Stratified GNN Explanations through Sufficient Expansion

Authors: Yuwen Ji, Lei Shi, Zhimeng Liu, Ge Wang

AAAI 2024 | Conference PDF | Archive PDF | Plain Text | LLM Run Details

Reproducibility Variable Result LLM Response
Research Type Experimental Experiment results on both synthetic and real-world datasets demonstrate the superiority of our stratified explainer on standard interpretability tasks and metrics such as fidelity and explanation recall, with an average improvement of 11% and 8% over the best alternative on each data type.
Researcher Affiliation Academia 1Beihang University, Beijing, China 2University of Science and Technology Beijing, Beijing, China
Pseudocode Yes Algorithm 1: Training for explaining GNN at level-l
Open Source Code No The paper does not provide an explicit statement or link indicating that the source code for the methodology is openly available.

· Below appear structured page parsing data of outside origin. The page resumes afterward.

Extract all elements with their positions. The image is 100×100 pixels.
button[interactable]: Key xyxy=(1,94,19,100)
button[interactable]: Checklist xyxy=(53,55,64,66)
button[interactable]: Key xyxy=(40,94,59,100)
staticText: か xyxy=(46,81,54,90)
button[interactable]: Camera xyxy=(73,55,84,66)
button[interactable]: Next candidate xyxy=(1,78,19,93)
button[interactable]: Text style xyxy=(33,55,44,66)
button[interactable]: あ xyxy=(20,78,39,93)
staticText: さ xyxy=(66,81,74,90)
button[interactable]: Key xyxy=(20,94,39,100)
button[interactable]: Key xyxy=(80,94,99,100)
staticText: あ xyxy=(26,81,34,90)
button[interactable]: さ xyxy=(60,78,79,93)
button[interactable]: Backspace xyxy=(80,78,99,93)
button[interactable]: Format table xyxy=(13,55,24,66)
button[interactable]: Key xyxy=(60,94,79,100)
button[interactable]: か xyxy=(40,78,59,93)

Open Datasets Yes We select the widely used Mutagenicity dataset (MUTAG) (Kazius, Mc Guire, and Bursi 2005; Riesen and Bunke 2008; Ying et al. 2019), which contains 4,337 molecular graphs labeled with two classes based on mutagenic effect.

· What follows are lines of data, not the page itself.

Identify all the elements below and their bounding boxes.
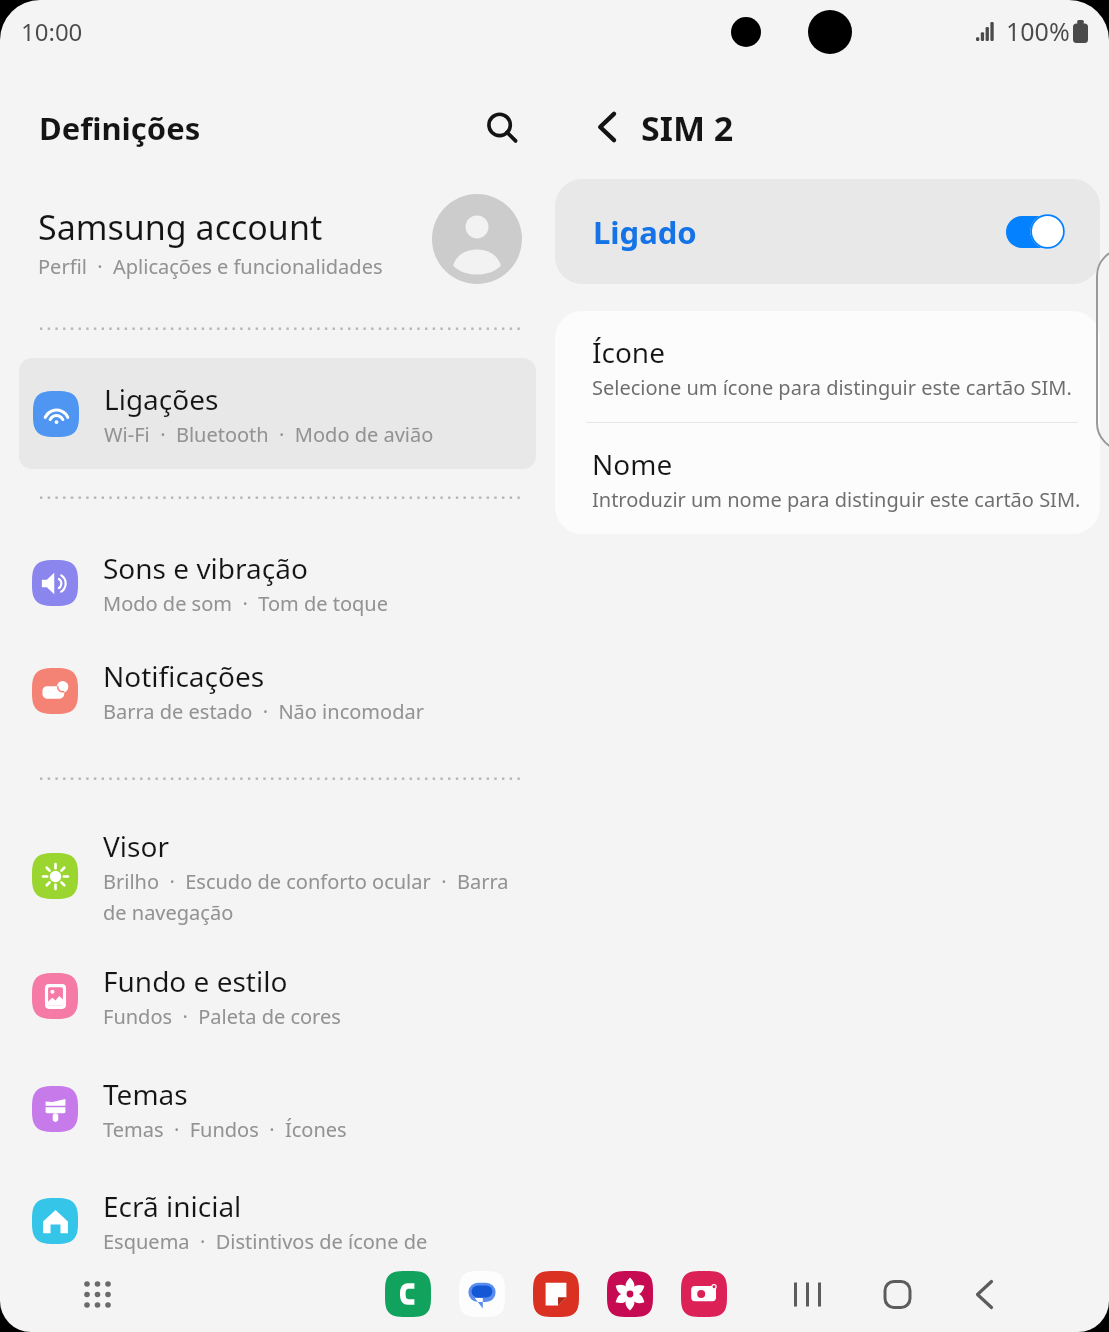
- button[interactable]: Voltar: [964, 1271, 1010, 1317]
- staticText: Nome: [592, 445, 673, 483]
- staticText: 10:00: [21, 15, 83, 48]
- button[interactable]: Sons e vibração: [0, 533, 540, 633]
- staticText: Temas · Fundos · Ícones: [103, 1116, 347, 1143]
- button[interactable]: Fundo e estilo: [0, 946, 540, 1046]
- staticText: Brilho · Escudo de conforto ocular · Bar…: [103, 868, 509, 925]
- staticText: Temas: [103, 1075, 188, 1113]
- button[interactable]: GALLERY: [607, 1271, 653, 1317]
- button[interactable]: Ligado: [555, 179, 1100, 284]
- button[interactable]: Ecrã inicial: [0, 1171, 540, 1271]
- staticText: Ligado: [593, 211, 697, 253]
- button[interactable]: PHONE: [385, 1271, 431, 1317]
- staticText: Fundo e estilo: [103, 962, 288, 1000]
- button[interactable]: CAMERA: [681, 1271, 727, 1317]
- button[interactable]: Pesquisar: [474, 100, 530, 156]
- staticText: Samsung account: [38, 204, 323, 250]
- staticText: Selecione um ícone para distinguir este …: [592, 374, 1072, 401]
- button[interactable]: Notificações: [0, 641, 540, 741]
- staticText: SIM 2: [641, 105, 734, 151]
- button[interactable]: MSG: [459, 1271, 505, 1317]
- button[interactable]: Aplicações: [71, 1268, 123, 1320]
- staticText: Modo de som · Tom de toque: [103, 590, 388, 617]
- staticText: Ícone: [592, 333, 665, 371]
- staticText: Esquema · Distintivos de ícone de: [103, 1228, 428, 1255]
- button[interactable]: Temas: [0, 1059, 540, 1159]
- button[interactable]: Ícone: [555, 311, 1100, 422]
- button[interactable]: Ligações: [19, 358, 536, 469]
- staticText: Barra de estado · Não incomodar: [103, 698, 424, 725]
- button[interactable]: Recentes: [784, 1271, 830, 1317]
- button[interactable]: Voltar: [581, 100, 635, 154]
- staticText: Introduzir um nome para distinguir este …: [592, 486, 1081, 513]
- button[interactable]: Nome: [555, 423, 1100, 534]
- staticText: Fundos · Paleta de cores: [103, 1003, 341, 1030]
- staticText: Notificações: [103, 657, 265, 695]
- staticText: Ligações: [104, 380, 219, 418]
- button[interactable]: Início: [874, 1271, 920, 1317]
- staticText: Definições: [39, 107, 201, 149]
- staticText: Ecrã inicial: [103, 1187, 242, 1225]
- staticText: Perfil · Aplicações e funcionalidades: [38, 253, 383, 280]
- staticText: 100%: [1006, 14, 1070, 48]
- staticText: Visor: [103, 827, 169, 865]
- button[interactable]: Samsung account: [0, 178, 540, 300]
- staticText: Wi-Fi · Bluetooth · Modo de avião: [104, 421, 434, 448]
- button[interactable]: NOTES: [533, 1271, 579, 1317]
- staticText: Sons e vibração: [103, 549, 308, 587]
- button[interactable]: Visor: [0, 814, 540, 938]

Dataset Splits No The paper mentions using specific datasets (MUTAG, QMOFs, BA-Hierarchy-motif) but does not provide explicit details on their train/validation/test splits, such as percentages or sample counts.
Hardware Specification No The paper does not provide specific details about the hardware (e.g., GPU/CPU models, memory) used to run the experiments.
Software Dependencies No The paper mentions specific GNN models (GCN, Schnet) but does not provide version numbers for any software dependencies, programming languages, or libraries used in the experiments.
Experiment Setup No The paper states that 'grid search to find the best hyperparameters for all methods' was used, but it does not explicitly provide the specific values for these hyperparameters or other details of the experimental setup, such as learning rates, batch sizes, or optimizer configurations, in the main text.